We know now. We've seen it. The San Diego Padres are for real and they're spectacular. They were the second-best regular season team in the National League, possibly the most exciting team in all of baseball and came from behind in the Wild Card Series with the flair they showed in the regular season. 

They were swept by the Dodgers, yes, but they also showed there's no quit or backing down from the alpha of the NL. 

Moving forward, changes to the roster are inevitable, but the key parts are there. Position-player wise, Fernando Tatis is a bona fide MVP candidate and he's only 21. Manny Machado is also an MVP-caliber player and he's on a long-term contract. 

Youngsters Jake Cronenworth and Trent Grisham have proven themselves key parts of the solution here and aren't going anywhere for a while. 

Eric Hosmer (signed through 2025) and Wil Myers (through 2022 with a club option for 2023) showed they can still be valuable. Tommy Pham has another year before free agency. Austin Nola is under control for years. This isn't even getting into the Padres' fruitful farm system, the upper levels of which weren't touched by general manager A.J. Preller at his very aggressive trade deadline. 

Ryan Weathers

On the pitching end, Mike Clevinger is controlled for two more seasons; Dinelson Lamet three. That's two frontline starters right there. Chris Paddack is far too young with far too much upside to discount, especially when he only has to pitch like a mid-rotation starter moving forward. Zach Davies is back for 2021. There's top-flight pitching prospect MacKenzie Gore while Luis Patino, Adrian Morejon and/or Ryan Weathers could have a say down the road. 

There's some building to be done in the bullpen with several key free agents departing, but Drew Pomeranz, Emilio Pagan, and Pierce Johnson are back, among others. Listed above is an extremely talented, overall young, nucleus that is going to be together for a while. It's the type of championship core franchises dream about. 
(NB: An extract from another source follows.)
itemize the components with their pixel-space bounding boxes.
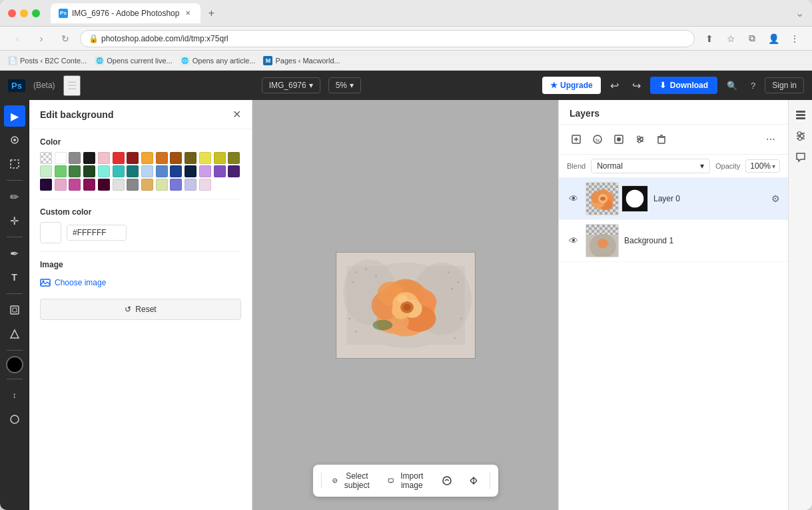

There's little reason to believe Preller will be sheepish in continuing to go hard for a title in the near future, so there will be big additions (free-agent starter Trevor Bauer hinted on Twitter he wouldn't mind joining the fray, for example). These are all reasons why I believe the 2020 season will be remembered so fondly in San Diego. I believe this was truly the start of something special with an extended window of contention. 

Fans who suffered through all the losses for years will remember this team with these specific players as being the guys who broke through and started to show things were different now. You can't look at the San Diego Padres and view them as a pushover any longer. 

If there is a World Series title with this group, that season will be looked at with the most fondness, obviously, but 2020 will be a close second, as this was the year the fan base started to see it in action and truly believe, "this might just be the group." It very well might. The work from the front office and players is far from over. We've seen the foundation and now it's time to build on that foundation. From a fan perspective, though, I'd advise you great San Diego fans to just try and sit back and remember all the good times 2020 provided on the field. You're very likely to get a lot more of those, but you'll never forget the year that this nucleus truly started to show what it would be capable of accomplishing.